Publication: Predicting Alzheimer’s Disease from miRNA Sequence and Expression Data with Machine Learning
Date
Authors
Monserrate, Sydney
Journal Title
Journal ISSN
Volume Title
Publisher
Abstract
Approximately 6.5 million people, most of whom are 65 years of age and older, have been diagnosed with Alzheimer's Disease (AD) in the United States. Diagnosing AD has notoriously been difficult because disease progression can occur before the onset of cognitive impairment, and the physiological changes in AD brains are largely only observable in post-mortem studies. AD screening has been bolstered by novel biomarkers, including expression profiles of exosomal and circulating miRNAs. Although relatively new to biological studies, these miRNAs have become a focal point due to their widespread availability in bodily fluids and potential use in disease diagnostics. The purpose of our study was to investigate the utility of machine learning (ML) to predict AD-associated outcomes with miRNA sequence and expression data. Machine learning was performed leveraging the Orange Data Mining platform, which allowed us to quickly prototype various machine learning models and assess their performance numerically and graphically. To utilize miRNA sequence data, we employed a k-mer bag of words model to quantify subsequences within miRNAs and predict if miRNAs are involved in AD pathways.
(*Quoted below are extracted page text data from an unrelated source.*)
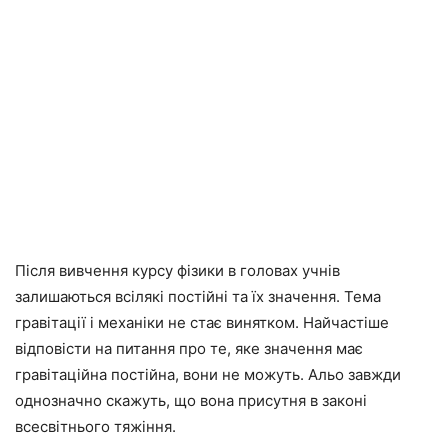
Після вивчення курсу фізики в головах учнів
залишаються всілякі постійні та їх значення. Тема
гравітації і механіки не стає винятком. Найчастіше
відповісти на питання про те, яке значення має
гравітаційна постійна, вони не можуть. Альо завжди
однозначно скажуть, що вона присутня в законі
всесвітнього тяжіння.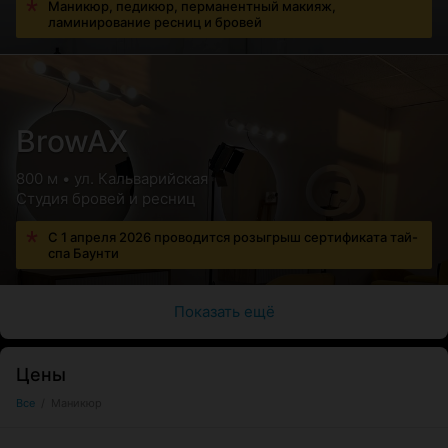
Маникюр, педикюр, перманентный макияж,
ламинирование ресниц и бровей
BrowAX
800 м • ул. Кальварийская
Студия бровей и ресниц
С 1 апреля 2026 проводится розыгрыш сертификата тай-
спа Баунти
Показать ещё
Цены
Все
/
Маникюр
We found that a random forest model provides the best predictions with an accuracy of 0.772 and an area under the receiver operating characteristic (AUROC) of 0.813. Interestingly, out all k-mers, we found that those rich in purines are the most predictive of miRNA association with AD. As a second modelling effort, we analyzed a previously published dataset [Ludwig et al. (2019) Machine Learning to Detect Alzheimer’s Disease from Circulating Non-Coding RNAs Genom. Proteom. Bioinform. 17(4): 430-440] that measured miRNA expression in AD and healthy patients. A random forest model produced an accuracy of 0.786 and AUROC of 0.862 approximately reproducing the published results. We explored if the likelihood for miRNAs to be associated with AD-related pathways can be used as additional selection criteria for miRNA expression profile analyses and discuss the broader applications of our machine learning models in AD diagnostics. Ultimately, we believe our machine learning models will be useful to determine for new miRNA sequences if they are likely to be involved in AD and to pre-select miRNAs as biomarkers for expression profile analysis, which could be used as a diagnostic tool.